Sans se faire prier, Lise grimpa sur la table, parmi les chaises amoncelées. De son observatoire, elle dominait toute la salle, en longueur. M. Durras et Nina sortirent de leur retraite et vinrent se placer devant elle, et Lise fut un peu vexée de constater que l’attrait de sa récitation les animait beaucoup moins que leur entretien de tout à l’heure. Allons, il fallait les dégeler.
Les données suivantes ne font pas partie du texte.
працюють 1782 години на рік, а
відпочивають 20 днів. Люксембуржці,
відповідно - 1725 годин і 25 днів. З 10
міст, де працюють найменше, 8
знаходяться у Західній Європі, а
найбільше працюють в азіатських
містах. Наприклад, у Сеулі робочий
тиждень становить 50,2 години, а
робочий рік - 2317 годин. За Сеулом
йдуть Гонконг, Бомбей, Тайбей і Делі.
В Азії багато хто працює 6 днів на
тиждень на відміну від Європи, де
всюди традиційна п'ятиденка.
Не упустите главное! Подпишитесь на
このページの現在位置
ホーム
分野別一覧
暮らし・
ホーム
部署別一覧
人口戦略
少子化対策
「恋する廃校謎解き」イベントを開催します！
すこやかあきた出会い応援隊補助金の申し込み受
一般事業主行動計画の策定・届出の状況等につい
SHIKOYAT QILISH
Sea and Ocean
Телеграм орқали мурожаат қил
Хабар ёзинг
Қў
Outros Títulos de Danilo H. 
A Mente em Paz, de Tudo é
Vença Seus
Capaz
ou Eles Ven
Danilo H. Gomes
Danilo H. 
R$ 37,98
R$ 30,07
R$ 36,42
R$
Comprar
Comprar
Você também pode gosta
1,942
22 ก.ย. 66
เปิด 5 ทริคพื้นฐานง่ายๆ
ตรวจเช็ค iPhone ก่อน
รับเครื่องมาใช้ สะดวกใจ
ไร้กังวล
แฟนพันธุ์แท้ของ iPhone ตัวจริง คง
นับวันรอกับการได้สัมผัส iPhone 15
— Que voulez-vous que je vous récite ? proposa-t-elle avec empressement. Les fables, c’est un peu enfantin. Je puis vous dire du Victor Hugo, du Lamartine, du Desbordes-Valmore, du François Coppée, du Mme Amable Tastu, ou… ou… ou du mien, acheva-t-elle en rougissant d’espoir :

— Comment ! s’écria Nina, tou composes des vers ? Cela est vrai, monsieur ?

— Peut-être bien, dit M. Durras en haussant les épaules. Elle en lit tellement… les enfants ne vivent que par imitation.
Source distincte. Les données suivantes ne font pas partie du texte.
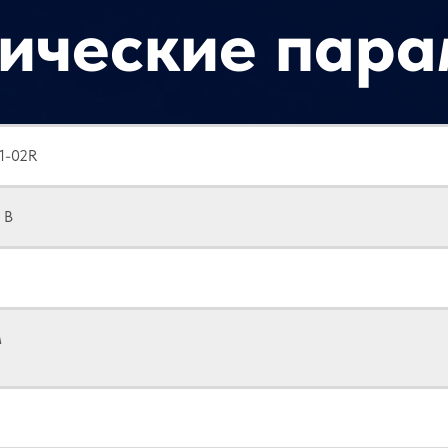
нические пар
1-02R
 В
м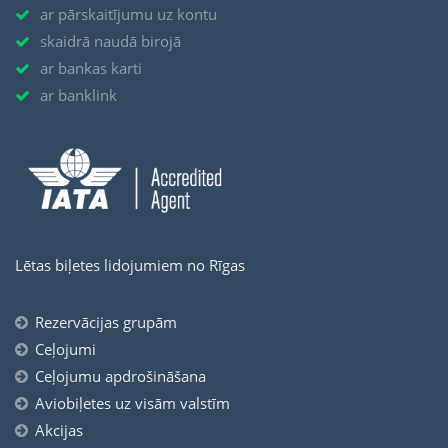
ar pārskaitījumu uz kontu
skaidrā naudā birojā
ar bankas karti
ar banklink
Lētas biļetes lidojumiem no Rīgas
Rezervācijas grupām
Ceļojumi
Ceļojumu apdrošināšana
Aviobiļetes uz visām valstīm
Akcijas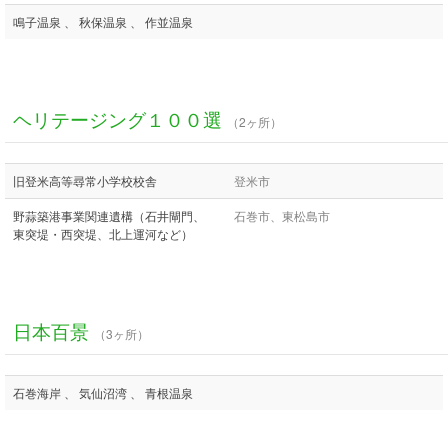
鳴子温泉 、 秋保温泉 、 作並温泉
ヘリテージング１００選
（2ヶ所）
旧登米高等尋常小学校校舎
登米市
野蒜築港事業関連遺構（石井閘門、
石巻市、東松島市
東突堤・西突堤、北上運河など）
日本百景
（3ヶ所）
石巻海岸 、 気仙沼湾 、 青根温泉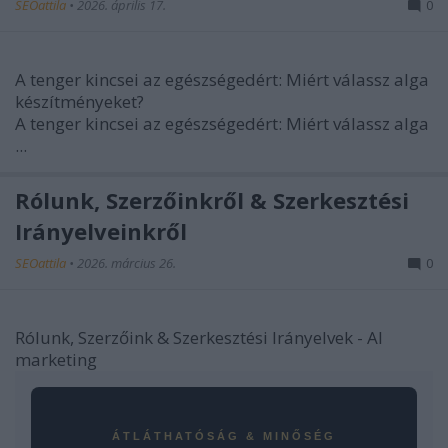
SEOattila
•
2026. április 17.
0
A tenger kincsei az egészségedért: Miért válassz alga
készítményeket?
A tenger kincsei az egészségedért: Miért válassz alga
...
Rólunk, Szerzőinkről & Szerkesztési
Irányelveinkről
SEOattila
•
2026. március 26.
0
Rólunk, Szerzőink & Szerkesztési Irányelvek - AI
marketing
ÁTLÁTHATÓSÁG & MINŐSÉG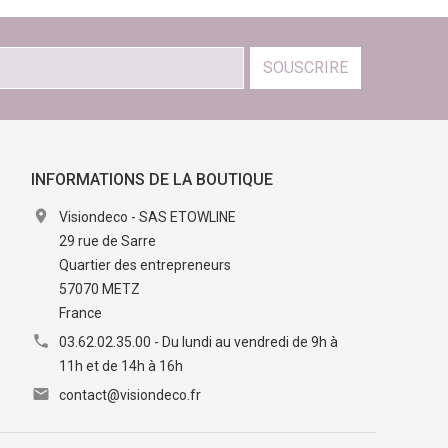
SOUSCRIRE
INFORMATIONS DE LA BOUTIQUE

Visiondeco - SAS ETOWLINE
29 rue de Sarre
Quartier des entrepreneurs
57070 METZ
France

03.62.02.35.00 - Du lundi au vendredi de 9h à
11h et de 14h à 16h

contact@visiondeco.fr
L’entrain de Lise chancela sous ce jugement catégorique. Elle se raccrocha du regard au visage de sa mère, qui lui souriait de loin. Laurent était revenu s’asseoir à côté d’elle. Il adressa à sa sœur une petite grimace dégoûtée qui lui fit déborder le cœur tant elle y déchiffrait d’affection, et elle agita gaiement la main par-dessus les têtes, vers cette patrie lointaine, comme pour dire : « Je suis en voyage chez les Infidèles, mais je reviendrai ! » Et le Corbiau, qui était assis de l’autre côté d’Isabelle, se leva et se dirigea vers la table, sans doute pour lui prêter renfort.

— Voici votre fille aînée, dit Nina. Elle est janntille. Je l’aime fort. N’est-ce pas, mosquito de mon cœur ?

— Ce n’est que ma nièce, celle-là, corrigea M. Durras. Mets-toi là, petite. Allons, Lise, nous attendons le bon plaisir de l’authoresse.